Inky the Octopus, a hero in 2016, broke out of his aquarium tank in New Zealand National Aquarium, slid/crawled across the floor and down a drainpipe to the ocean. Amazing intelligence and agility, but as this article points out, for many reasons beyond our own intelligence. Octopuses are so very different to us – ‘aliens’ apparently. What’s fascinating is that ‘octopus literature is full of such flights to freedom’. The escape and how he did it remains a mystery. I was in awe watching an octopus in David Attenborough’s Blue Planet (Green Seas episode) trick a shark and escape by very cunningly and swiftly covering itself with a coat of shells. Picasso and his contemporaries were intrigued by ‘The Octopus’, 1928, a film by Jean Painleve, which led to Picasso's octopus-like women. Octopuses also remind me of the interconnectedness of life:
‘The tentacular are... fingery beings like humans... squid, jellyfish, neural extravaganzas, fibrous entities, flagellated beings... swelling roots... The tentacular are also nets and networks... Tentacularity is about life lived along lines... a series of interlaced trails’ (Donna Haraway, 2016)

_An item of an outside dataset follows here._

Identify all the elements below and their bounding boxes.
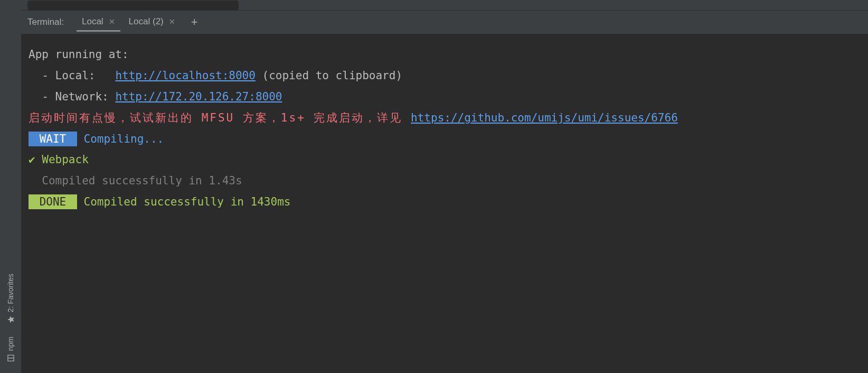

So, this creature – a symbol of our great and mysterious oceans- inspired my design for a giant octopus lantern to lead 2018 Shepton Lantern Parade (see top). I am making the chicken-wire structure, then working on it with the community and the Rubbish art project in workshops at the Art Bank,Shepton Mallet, using recycled materials, especially plastic. Workshop dates: Sat 24 Nov 11am-1pm, Mon 26 11-1, Mon 3 Dec 7-9pm, Thur 6 Dec 4-6pm + more... To take part in a workshop email lucy@therubbishartproject.co.uk The Octopus will be lit by led lights and paraded on 22 December with the Shepton Lantern Parade. Please come along!
Creature and environmental concerns continue to engage me, as does the blurring of boundaries. My thoughts are currently meandering around concepts of confinement, caged animals/humans, factory farming, obstruction, barriers, walls within walls.. and I'm sure there will be an element of the tentacular.
Other news:
I received the official results of my Masters in Fine Art this week and delighted to have passed with distinction!
In between tidying up my studio so it's fit for purpose, I've started working on a 1 metre Great Crested Newt as a commission for Carymoor Environmental Centre in memory of Hamish Craig, whose amazing contribution to Carymoor was instigated by great crested newts found there.
Last week I ran my first workshop as part of the Holburne Museum education team. It was an A'Level life-drawing session linked to 'Rodin: rethinking the fragment'. It encouraged me to do some of my own life-drawing beforehand and prep on Rodin's link with the Pantheon sculptures, which all helped.
The class did some fabulous drawings:
Forthcoming exhibitions include: Residency and Solo Exhibiiton (title TBC), The Cells, Town Hall Arts, Trowbridge, April - May; Incendiary, Landsdown Gallery and SVA, Stroud, 4-10 February 2019; Marks Hall Sculpture, Essex, 20 July - 1 September 2019; Reformation, Bishops Palace, Wells, July - October 2019. More info to follow.